HPLC and high-performance gel permeation chromatography (HPGPC) were widely applied to determine the average molecular weights of ASPs [41, 42]. Molecular weights ranging within 104–105 Da were reported in ASPs extracted from A. sinensis roots under different experimental conditions. In addition, different fractions from the same source could be also different. For instance, Zhao et al. demonstrated that the molecular weights of two polysaccharides from the root of A. sinensis were 4.90 × 104 (APS-1a) and 6.54 × 104 (APS-3a) Da, respectively [43].

Monosaccharide compositions

Monosaccharide compositions analyses are usually performed with complete acid hydrolysis to cleave glycosidic linkages for derivatization, detection, and quantification with HPLC and GC [44, 45]. Due to the differences in sources, different monosaccharide compositions of ASPs were reported, and the majority of these polysaccharides were composed of mannose, rhamnose, arabinose, glucose, galactose and galacturonic acid with various molar ratios. For example, in a study, Xing et al. (2013) obtained three polysaccharides (ASP1, ASP2 and ASP3) with Sephadex G-50 and analyzed them by GC. Data indicated that the three fractions showed quite notable difference in monosaccharide compositions (Table 1) [46]. Meanwhile, Zhou et al. [47] studied the monosaccharide compositions of crude and neutral polysaccharides (JASP and JASP1A) isolated from A. sinensis collected in Gansu Province and found that JASP consisted of glucose, glucuronic acid, galactose and arabinose in a molar ratio of 1.7:1.0:5.02:1.85, while JASP1A only contained rhamnose, galactose and arabinose [47].

Glycosidic linkage types and positions

To analyze the detailed structure of plant polysaccharide, it is necessary to clarify not only the monosaccharide composition/molecular weights, but also the manner of attachment of various monosaccharides as well as branches [14]. The combination of instrumental techniques, including GC–MS and nuclear magnetic resonance (NMR), with chemical analysis such as periodate oxidation, Smith degradation, partial acid hydrolysis and enzyme digestion was applied to investigate the structures of ASPs [48, 49]. In a previous study, the preliminary structure of APS-1II was successfully identified. According to GC–MS, 1D and 2D NMR results (1H NMR, 13C NMR, TOCSY, NOESY, HMBC), Liu et al. (2019) concluded that it had a glucoarabin backbone, mainly composed of 1,3-Araf and 1,6-Glcp with an Ara: Glc ratio of ~ 5:1, and branching occurred from the C-5 of 1,3-Araf residues [27]. In another study, Wang et al. (2007) conducted a preliminary separation of A. sinensis polysaccharide (ASDII-3–3), and according to the results of infrared spectroscopy, GC–MS and 13C NMR, ASDII-3–3 was proved to have a backbone composed of (1 → 2)-linked-Rhaf and (1 → 4)-linked Galp with branches composed of (1 → 5)-linked-Araf terminated with Ara residues and (1 → 4)-linked-Xylp terminated with Manp residues [50].

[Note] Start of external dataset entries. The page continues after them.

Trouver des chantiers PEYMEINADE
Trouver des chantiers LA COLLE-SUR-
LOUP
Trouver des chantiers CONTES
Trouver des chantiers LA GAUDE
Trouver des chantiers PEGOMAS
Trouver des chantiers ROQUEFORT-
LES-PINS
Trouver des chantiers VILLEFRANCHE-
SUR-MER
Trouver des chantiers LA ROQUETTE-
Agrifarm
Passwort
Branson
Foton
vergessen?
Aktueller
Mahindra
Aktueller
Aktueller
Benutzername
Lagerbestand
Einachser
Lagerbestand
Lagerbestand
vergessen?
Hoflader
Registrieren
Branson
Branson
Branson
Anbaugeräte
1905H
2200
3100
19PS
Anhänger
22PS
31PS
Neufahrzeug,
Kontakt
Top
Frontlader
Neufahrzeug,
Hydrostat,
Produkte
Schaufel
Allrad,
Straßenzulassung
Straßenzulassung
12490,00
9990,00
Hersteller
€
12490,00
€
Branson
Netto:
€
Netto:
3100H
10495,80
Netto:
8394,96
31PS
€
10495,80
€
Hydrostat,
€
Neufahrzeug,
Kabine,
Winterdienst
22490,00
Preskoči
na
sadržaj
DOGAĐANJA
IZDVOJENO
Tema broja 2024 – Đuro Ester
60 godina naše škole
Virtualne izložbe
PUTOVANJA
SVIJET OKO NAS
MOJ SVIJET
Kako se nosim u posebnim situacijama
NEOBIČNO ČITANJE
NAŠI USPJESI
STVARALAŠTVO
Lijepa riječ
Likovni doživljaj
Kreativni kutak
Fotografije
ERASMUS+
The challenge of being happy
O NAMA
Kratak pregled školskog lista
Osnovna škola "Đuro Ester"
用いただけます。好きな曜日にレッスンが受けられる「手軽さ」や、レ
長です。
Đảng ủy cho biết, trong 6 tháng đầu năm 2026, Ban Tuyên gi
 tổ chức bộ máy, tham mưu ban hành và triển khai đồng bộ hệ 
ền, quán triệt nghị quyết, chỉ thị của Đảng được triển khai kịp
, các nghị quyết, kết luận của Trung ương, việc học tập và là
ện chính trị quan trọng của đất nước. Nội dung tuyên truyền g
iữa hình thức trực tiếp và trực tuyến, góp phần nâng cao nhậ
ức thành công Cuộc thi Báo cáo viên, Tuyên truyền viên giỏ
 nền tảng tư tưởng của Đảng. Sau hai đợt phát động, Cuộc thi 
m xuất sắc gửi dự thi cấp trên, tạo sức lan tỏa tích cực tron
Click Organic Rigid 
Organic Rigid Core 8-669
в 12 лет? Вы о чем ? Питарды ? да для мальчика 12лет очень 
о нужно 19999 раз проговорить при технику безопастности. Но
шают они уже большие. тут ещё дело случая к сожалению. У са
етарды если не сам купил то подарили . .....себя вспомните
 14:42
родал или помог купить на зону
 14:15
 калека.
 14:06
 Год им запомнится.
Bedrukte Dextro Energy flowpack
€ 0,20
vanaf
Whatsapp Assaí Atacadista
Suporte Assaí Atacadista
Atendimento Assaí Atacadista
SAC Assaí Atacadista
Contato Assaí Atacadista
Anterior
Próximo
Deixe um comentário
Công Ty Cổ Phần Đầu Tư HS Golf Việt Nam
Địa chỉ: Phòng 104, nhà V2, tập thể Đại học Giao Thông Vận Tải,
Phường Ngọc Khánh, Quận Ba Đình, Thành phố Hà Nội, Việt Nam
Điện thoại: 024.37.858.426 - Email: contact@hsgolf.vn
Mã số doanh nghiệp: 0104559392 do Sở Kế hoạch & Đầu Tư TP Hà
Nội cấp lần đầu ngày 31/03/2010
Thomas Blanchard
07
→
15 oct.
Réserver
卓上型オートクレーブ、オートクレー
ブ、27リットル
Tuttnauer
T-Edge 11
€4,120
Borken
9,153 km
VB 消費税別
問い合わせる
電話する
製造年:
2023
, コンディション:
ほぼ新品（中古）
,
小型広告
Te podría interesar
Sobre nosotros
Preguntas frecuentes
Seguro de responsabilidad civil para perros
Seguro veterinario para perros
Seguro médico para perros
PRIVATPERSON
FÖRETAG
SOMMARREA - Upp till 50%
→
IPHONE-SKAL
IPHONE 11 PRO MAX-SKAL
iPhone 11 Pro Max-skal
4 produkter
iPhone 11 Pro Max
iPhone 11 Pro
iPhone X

An early publication in 1999 of Zhang and Huang first reported that A. sinensis polysaccharides As-IIIa was a linear α-glucan composed of only α-(1 → 6)-glucan, and As-IIIb had a repeating unit consisting of (1 → 4) and (1 → 6) glycosidic bonds [51]. In another study mentioned above, the structural features of a water-soluble polysaccharide (ASD-PII) which was purified by DEAE-Sephadex A-25 column were investigated by methylation analysis and GC–MS analysis, and deduced to be a backbone as → 1)Fruf (2 → and → 6)Glcp(1 → with highly branched structure [55].

Also, it should be noted that the molecular structures of A. sinensis polysaccharides are closely related to their inherent local biodiversity (genomic variety, geographic origin, and environmental conditions), which was reflected in the previous reports.

Conformational features

Chain conformation is also an important parameter of plant polysaccharides because of its close relationship with bioactivity [44], so efforts have been made to illuminate this parameter of ASPs. For example, a study by Wang et al. [23] described the conformation of ASP-24 by SEM 1000-fold amplification as a compact surface structure [23]. In addition, it is reported that the ASP might have a higher value of apparent viscosity due to the intermolecular association of hydrophobic segments in the different size molecules [58].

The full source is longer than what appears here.